I can’t seem to understand how the Kafka Enricher scales.
I’m running very 2.0.5
of stream-enrich-kafka in docker-compose. I’m running on Linux c5n.4xlarge
, amzn linux 2. Docker version: Docker version 20.10.13, build a224086
, docker-compose: docker-compose version 1.29.2, build unknown
.
Scenario:
- We had a giant backup messages on our good collector stream (the stream the enricher processes off of). We only had 4 partitions (with two replicas) and the CPU was low on the enricher instance (< 10%).
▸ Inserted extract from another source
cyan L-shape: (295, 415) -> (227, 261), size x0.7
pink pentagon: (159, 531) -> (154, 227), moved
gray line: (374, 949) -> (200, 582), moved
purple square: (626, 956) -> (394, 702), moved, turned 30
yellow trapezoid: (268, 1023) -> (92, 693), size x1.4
The CPU was also low on the kafka cluster.
- Using AWS MSK (managed kafka) metrics, we saw that the enricher was processing around 425 messages a second.
We increased the CPU from 2 to 16 to try to see that effect.
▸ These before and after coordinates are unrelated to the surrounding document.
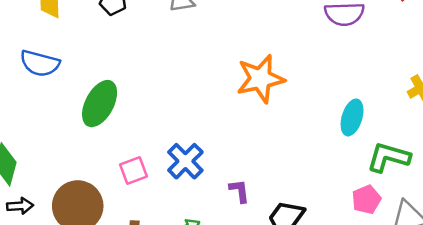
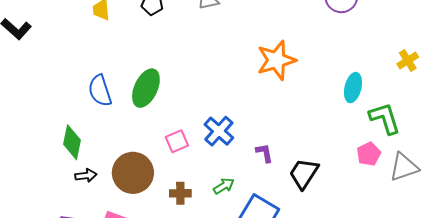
blue semicircle: (40, 63) -> (100, 91), moved, turned 60
green L-shape: (389, 157) -> (385, 118), turned 60

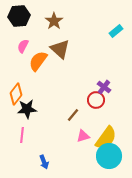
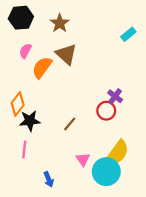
brown line: (73, 115) -> (70, 124), moved
pink triangle: (83, 136) -> (83, 159), moved, turned -48
cyan circle: (109, 156) -> (106, 172), moved

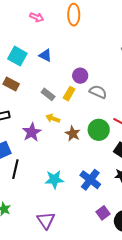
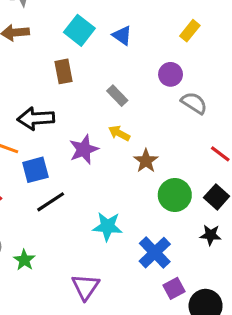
brown rectangle: (11, 84) -> (63, 71), turned 42
yellow rectangle: (69, 94) -> (190, 31), moved
green circle: (99, 130) -> (175, 195), moved
black line: (15, 169) -> (51, 202), turned 36
blue cross: (90, 180) -> (155, 253), moved

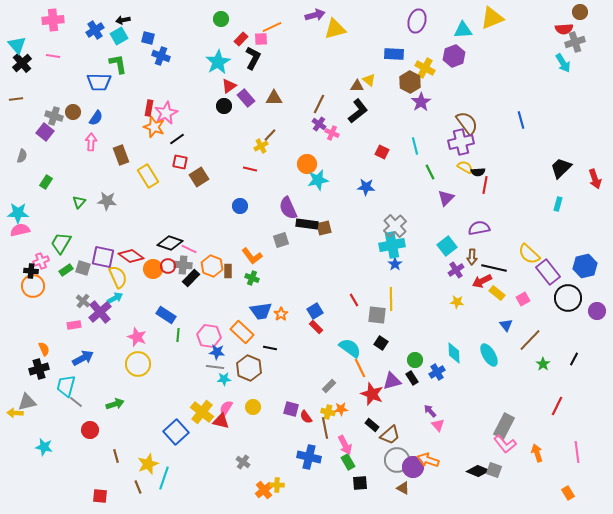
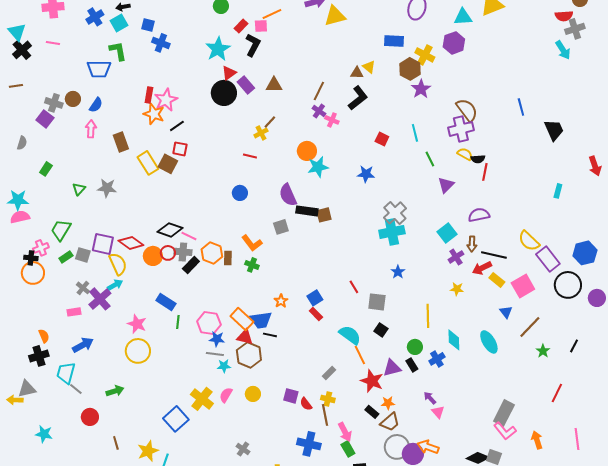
black circle: (224, 106) -> (224, 93), size x1.6
black trapezoid: (561, 168) -> (554, 130), moved, turned 110
brown square: (199, 177) -> (168, 164), moved, turned -30
blue star: (395, 264) -> (398, 272), moved
yellow line: (391, 299) -> (428, 316), moved
pink square: (523, 299) -> (523, 286), size x1.6
blue trapezoid: (261, 311) -> (261, 320), moved
orange star: (341, 409) -> (388, 403), moved
red triangle: (221, 421) -> (245, 337), moved

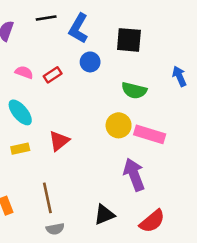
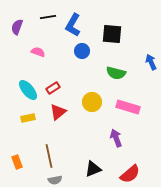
pink semicircle: (24, 72) -> (38, 52), moved
red rectangle: (53, 75) -> (53, 88), moved
yellow circle: (119, 125) -> (92, 102), moved
purple arrow: (134, 175) -> (116, 138), size x0.7

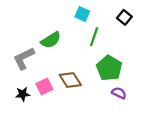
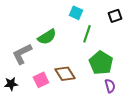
black square: (124, 17) -> (115, 16), turned 32
purple semicircle: (119, 93) -> (110, 86), turned 48
black star: (23, 94) -> (11, 84), moved

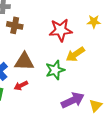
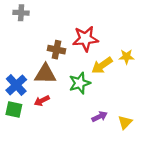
yellow star: (94, 22) -> (126, 57), moved
brown cross: (15, 25) -> (56, 50), moved
purple arrow: (73, 100) -> (99, 117), size x0.6

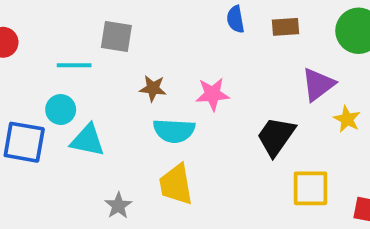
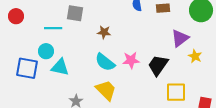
brown star: (153, 88) -> (104, 32), moved
pink star: (212, 94) -> (131, 60), moved
cyan semicircle: (174, 131) -> (105, 62), turned 35
yellow trapezoid: (176, 184) -> (106, 90), turned 145

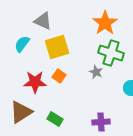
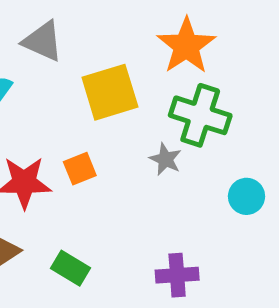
yellow square: (57, 47) -> (110, 92), moved
orange square: (59, 76) -> (80, 169), turned 32

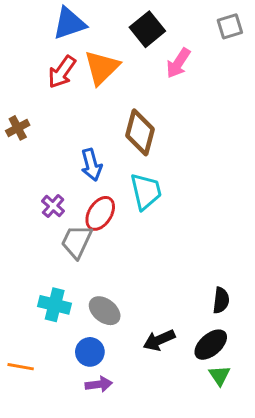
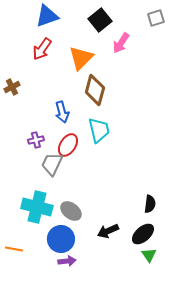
orange triangle: (102, 68) -> (81, 58), moved
purple cross: (53, 206) -> (36, 140), turned 35
cyan cross: (55, 305) -> (37, 207), size x1.4
blue circle: (90, 352) -> (61, 239), size x1.4

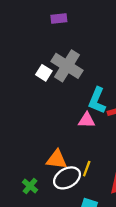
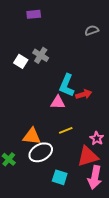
gray cross: (67, 66) -> (41, 55), size x0.6
yellow line: (87, 169) -> (66, 130), moved, turned 48

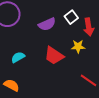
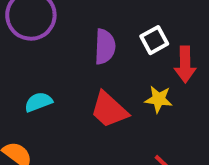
purple semicircle: (47, 24) -> (105, 47), turned -72

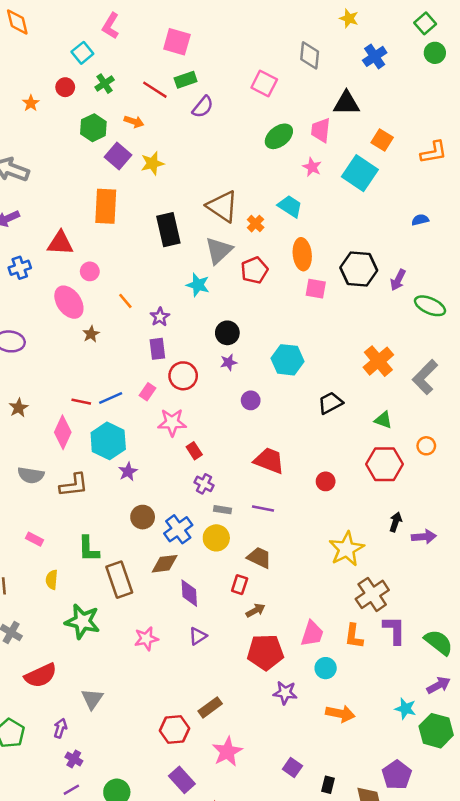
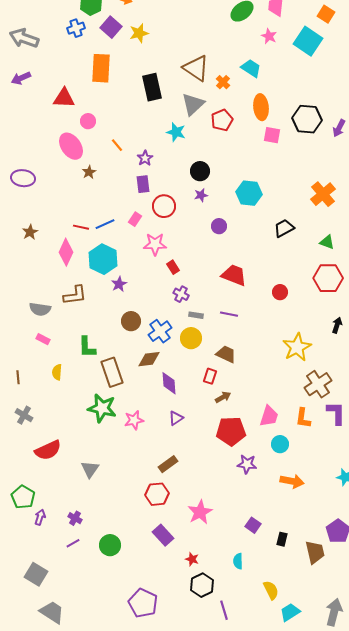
blue cross: (20, 268) -> (76, 28), moved
gray semicircle: (31, 475) -> (40, 309), moved
green star: (82, 621) -> (102, 408), moved
brown rectangle: (210, 707) -> (168, 464), moved
purple arrow: (60, 728) -> (40, 517), moved

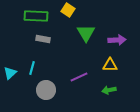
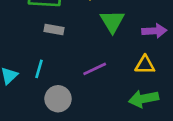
purple line: (79, 77) -> (95, 69), moved
green arrow: (109, 90) -> (144, 99), size x1.5

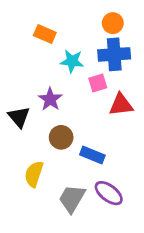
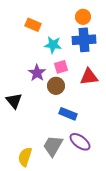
pink square: (98, 83) -> (61, 67), moved
black triangle: (19, 117) -> (14, 101), moved
brown circle: (61, 137) -> (56, 86), moved
yellow semicircle: (34, 174) -> (25, 157), moved

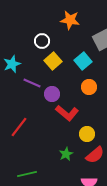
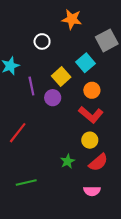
yellow square: (53, 61) -> (61, 76), moved
purple line: (32, 83) -> (31, 86), turned 54
red L-shape: (67, 113) -> (91, 115), moved

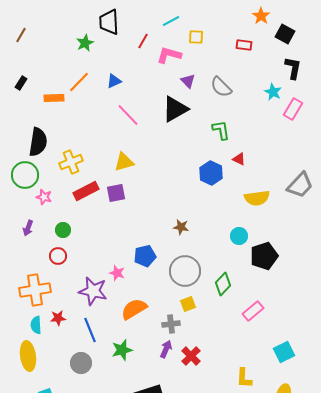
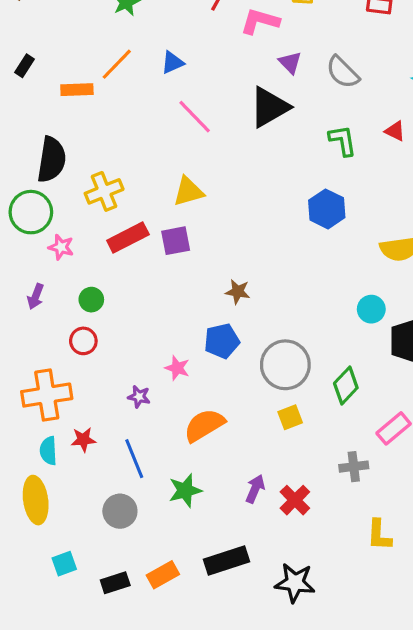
red triangle: (239, 159) -> (395, 131), moved
brown star: (181, 227) -> (238, 292), moved
purple star: (93, 291) -> (139, 397), size x0.5
gray cross: (171, 324) -> (354, 467), moved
- No increase in messages processed. As we expected due to CPU metrics, but this also told us that the EC2 instance was likely not network bound either.
We figured that we didn’t have enough partitions to process the messages fast enough. So we created a new topic with 40 partitions. We ran the same 16 vCPU enricher instance against it that was running the enricher previously.
- It is still processing basically the same number of messages (~480 per second or 160 per broker per second). This was shocking. The CPU on the instance is just a few percentage points higher (I assume to iterate through the extra partitions). The only good thing that happened is the message processing is more spread across the three brokers (likely because going from 4 to 40 partitions reduced hot partitions on certain brokers since 4 isn’t divisible by 3).
Questions:
-
Does the Snowplow Enricher use threads? I was under the impression it spun up a thread per CPU or some such thing. In which case, I’d expect a 16 vCPU enricher to increase dramatically when trying to process 40 partitions vs 4.
-
Any other ideas of what might be limiting things? I tried increasing the instance size to get more network, but hit same limits. I have not tried increasing kafka node size to see if network increase would help there, but I’d be shocked if that was the issue honestly.
-
I know I can do ack = 1 rather than ack = all to possibly speed things up, but I’d like to understand this behavior first. I’ve used kafka before, and this behavior doesn’t make sense…it should be able to scale close to linearly as you increase the number of partitions and this isn’t even close. (10x the partitions led to 13% increase in message processing).
-
I also know I should be spreading the enricher over many containers for redundancy, but again, I want to understand the scaling with one instance before spreading out across many.
SETTINGS
docker-compose.yml:
snowplow-stream-enrich:
image: snowplow/stream-enrich-kafka:2.0.5
command: [
"--config", "/snowplow/enricher.hocon",
"--resolver", "file:/snowplow/resolver.json",
"--enrichments", "file:/snowplow/enrichments/"
]
volumes:
- ./snowplow:/snowplow
environment:
- "SP_JAVA_OPTS=-Xms512m -Xmx512m"
enricher.hocon
enrich {
streams {
in {
# Stream/topic where the raw events to be enriched are located
raw = sp_collector_good_events2
raw = ${?ENRICH_STREAMS_IN_RAW}
}
out {
# Stream/topic where the events that were successfully enriched will end up
enriched = sp_enricher_good_events2
enriched = ${?ENRICH_STREAMS_OUT_ENRICHED}
# Stream/topic where the event that failed enrichment will be stored
bad = sp_enricher_bad_events2
bad = ${?ENRICH_STREAMS_OUT_BAD}
# Stream/topic where the pii tranformation events will end up
pii = ${?ENRICH_STREAMS_OUT_PII}
# How the output stream/topic will be partitioned.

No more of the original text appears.